Il 26 marzo la Casa del Cinema di Roma, per iniziativa di Felice Laudadio, con il sostegno delle maggiori associazioni italiane di autori, critici, organizzatori di festival e giornalisti cinematografici, insieme a rappresentanti di organizzazioni umanitarie come Amnesty International e Un Ponte Per, dedicherà al cinema di Jafar Panahi e Mohammad Rasoulof e alla situazione iraniana una giornata di proiezioni e un incontro/dibattito coordinato da Serafino Murri. "Quando viene commesso un sopruso contro la libertà di espressione, quando ci sono uomini che vengono privati della loro libertà individuale semplicemente perché tentano di dar voce a un dissenso con la propria arte, il mondo civile non può restare a guardare – scrivono in una nota congiunta Felice Laudadio e Serafino Murri -. In qualunque posto del mondo venga consumato questo delitto, il silenzio e l’oblio sono la condanna più grande, per chi cade sotto i colpi della repressione.” L’iniziativa di venerdì serve anche a fare il punto sulle iniziative prese dalla Rete attraverso i gruppi Facebook "Protestiamo per l’arresto del regista Jafar Panahi a Teheran", con la petizione rivolta alla Presidenza della Repubblica e al Ministero degli Esteri italiani affinché protestino presso le autorità di Teheran, e "Spezziamo il cerchio. Liberta’ per Panahi e gli altri arrestati in Iran", con un appello internazionale promosso dal premio Nobel per la Pace Adolfo Perez Esquivel e Fabio Alberti, fondatore di "Un Ponte per…" per la scarcerazione dei registi detenuti a Evin.

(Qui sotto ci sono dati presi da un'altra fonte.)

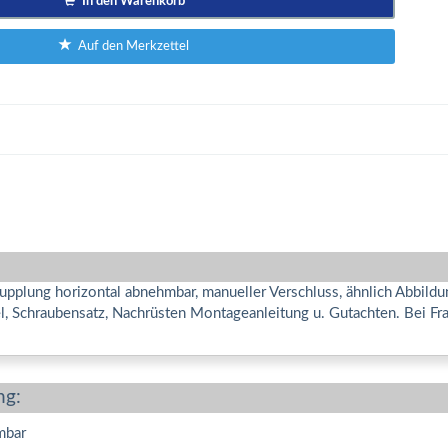
In den Warenkorb
Auf den Merkzettel
pplung horizontal abnehmbar, manueller Verschluss, ähnlich Abbild
gel, Schraubensatz, Nachrüsten Montageanleitung u. Gutachten. Bei 
ng:
mbar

Continuano Laudadio e Murri: “Per non dimenticare questi artisti a cui e’ stata chiusa la bocca, dobbiamo continuare a insistere affinché nel mondo prosegua la protesta, perché né i governi, né i singoli cittadini dimentichino che in Iran tantissime persone meno note all’opinione pubblica internazionale di Panahi si trovano nelle stesse condizioni, e rischiano la propria libertà, e nei casi peggiori la vita, solo per aver manifestato la loro opinione, che differisce da quella del governo del proprio paese".